Tobias A H, Slinker B K, Kirkpatrick R D, Campbell K B
Department of Veterinary and Comparative Anatomy, Pharmacology, and Physiology, Washington State University, Pullman 99164-6520, USA.
Am J Physiol. 1996 Jul;271(1 Pt 2):H51-8. doi: 10.1152/ajpheart.1996.271.1.H51.
The results of isolated myocyte and cardiac muscle experiments indicate that inotropic agents that increase responsiveness of myofilaments to Ca2+ (so-called Ca2+ sensitizers) may prolong myocardial contraction and increase diastolic tone, but the importance of these effects in the whole heart is unclear.

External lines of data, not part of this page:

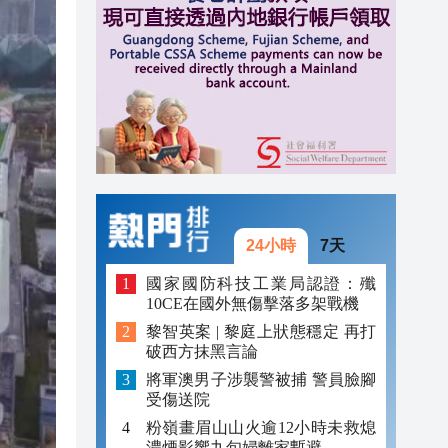
20:31
20:55
20:42
20:42
20:41
20:40
24小時
7天
20:39
國家國防科技工業局認證：殲
10CE在國外無傷擊落多架戰機
20:34
黎智英案 | 黎庭上狀態穩定 再打
破西方抹黑言論
20:31
將軍澳男子涉襲警被捕 警員臉腳
受傷送院
粉嶺畫眉山山火逾12小時未救熄
濃煙影響九旬婦離家暫避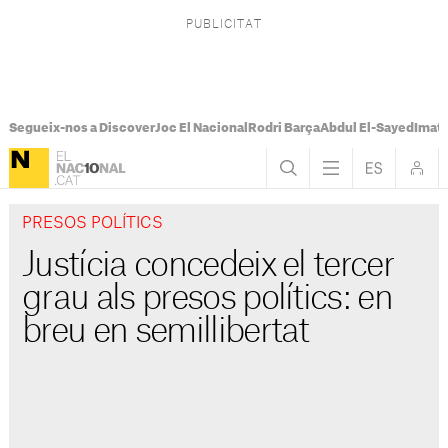
Segueix-nos a Discover
Joc El Nacional
Rodri Barça
Abdul El-Sayed
Imatg
PRESOS POLÍTICS
Justícia concedeix el tercer
grau als presos polítics: en
breu en semillibertat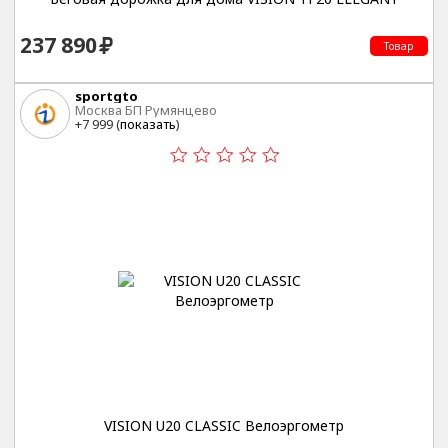
237 890
Товар
sportgto
Москва БП Румянцево
+7 999 (
показать
)
VISION U20 CLASSIC Велоэргометр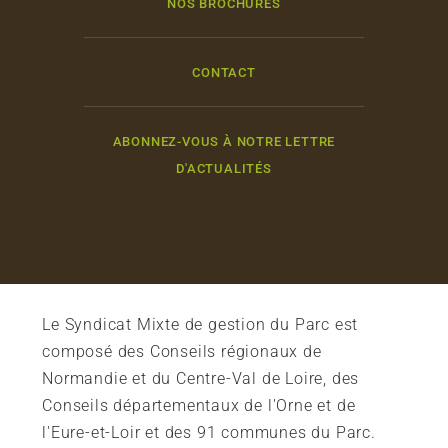
NOS BROCHURES
CONTACT
ABONNEZ-VOUS À NOTRE LETTRE
D'ACTUALITÉS
Le Syndicat Mixte de gestion du Parc est
composé des Conseils régionaux de
Normandie et du Centre-Val de Loire, des
Conseils départementaux de l'Orne et de
l'Eure-et-Loir et des 91 communes du Parc.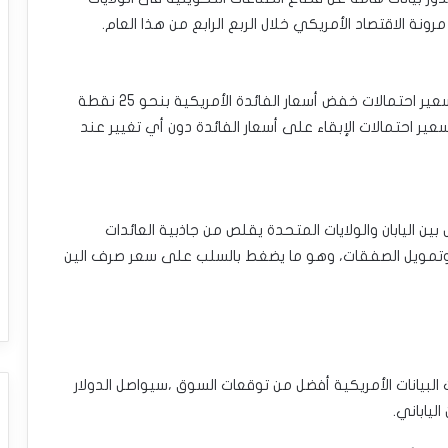
نة الاقتصاد الأمريكي خلال الربع الرابع من هذا العام.
وفقًا لأداة “فيد ووتش” التابعة لمجموعة‎ ‎‎”‎‏CME‏‎”‎‏ : تسعير احتمالات خفض أسعار الفائدة الأمريكية بنحو 25 نقطة
جتماع ديسمبر مستقر حاليًا عند 67% ،و تسعير احتمالات الإبقاء على أسعار الفائدة دون أي تغيير عند
ين اليابان والولايات المتحدة يقلص من جاذبية العائدات
وتمويل الصفقات، وهو ما يضغط بالسلب على سعر صرف الين
لبيانات الأمريكية أفضل من توقعات السوق ،سيواصل الدولار
لياباني.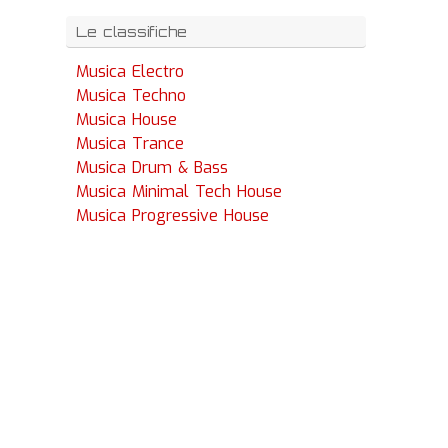
Le classifiche
Musica Electro
Musica Techno
Musica House
Musica Trance
Musica Drum & Bass
Musica Minimal Tech House
Musica Progressive House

Therefore, we studied the effects of the Ca2+ sensitizer EMD-57033 (EMD) on left ventricular (LV) contractile events and passive properties in isovolumically beating isolated rabbit hearts that were buffer perfused at 30 degrees C. Several LV pressure and timing variables were evaluated, including the passive pressure-volume relationship, the Frank-Starling relationship, and the wall stress dependence of the duration of relaxation during perfusion with 0, 2, and 4 microM EMD. EMD (2 microM) increased average peak developed pressure of the Frank-Starling relationship by approximately 18%. In contrast, the peak developed pressure of the Frank-Starling relationship decreased toward control with 4 microM EMD, and therefore all the results presented pertain to 2 microM EMD. The maximum developed pressure at baseline volume was increased by approximately 19% by 2 microM EMD, and this was accompanied by an increase in contraction duration of approximately 13%, due exclusively to slowed relaxation. The relative contributions of maximal wall stress (sigma max) versus an independent negative lusitropic effect of EMD were determined at three LV volumes. At baseline volume, just less than one-half of the effect to slow relaxation was ascribable to an increase in sigma max, whereas the remainder was due to an independent EMD effect. LV passive properties were unchanged by perfusion with 2 microM EMD. We conclude that EMD is a potent inotrope in our isolated rabbit heart preparation, which has no effect on diastolic tone and causes a modest prolongation of contraction duration due to slowed relaxation. At baseline volume, approximately 50% of the slowed relaxation was ascribable to positive inotropy leading to increased sigma max, whereas the remaining approximately 50% was ascribable to a direct negative lusitropic effect of EMD. We discuss our results in terms of the current hypotheses regarding the mechanism of action of the Ca2+ sensitizers.
分离心肌细胞和心肌实验的结果表明,增加肌丝对Ca2+反应性的变力性药物(所谓的Ca2+增敏剂)可能会延长心肌收缩并增加舒张期张力,但这些效应在整个心脏中的重要性尚不清楚。因此,我们研究了Ca2+增敏剂EMD - 57033(EMD)对在30℃下缓冲灌注的等容跳动离体兔心脏左心室(LV)收缩事件和被动特性的影响。评估了几个左心室压力和时间变量,包括被动压力 - 容积关系、Frank - Starling关系以及在灌注0、2和4微摩尔EMD期间舒张持续时间的壁应力依赖性。EMD(2微摩尔)使Frank - Starling关系的平均峰值收缩压增加了约18%。相比之下,4微摩尔EMD使Frank - Starling关系的峰值收缩压降至对照水平,因此所有呈现的结果均与2微摩尔EMD有关。2微摩尔EMD使基线容积时的最大收缩压增加了约19%,并且这伴随着收缩持续时间增加了约13%,这完全是由于舒张减慢所致。在三个左心室容积下确定了最大壁应力(σmax)与EMD独立的负性变时性效应的相对贡献。在基线容积时,舒张减慢效应中略少于一半可归因于σmax的增加,而其余部分则是由于EMD的独立效应。灌注2微摩尔EMD对左心室被动特性无影响。我们得出结论,在我们的离体兔心脏标本中,EMD是一种有效的变力性药物,对舒张期张力无影响,并且由于舒张减慢导致收缩持续时间适度延长。在基线容积时,约50%的舒张减慢可归因于正性肌力作用导致σmax增加,而其余约50%可归因于EMD直接的负性变时性效应。我们根据当前关于Ca2+增敏剂作用机制的假说讨论了我们的结果。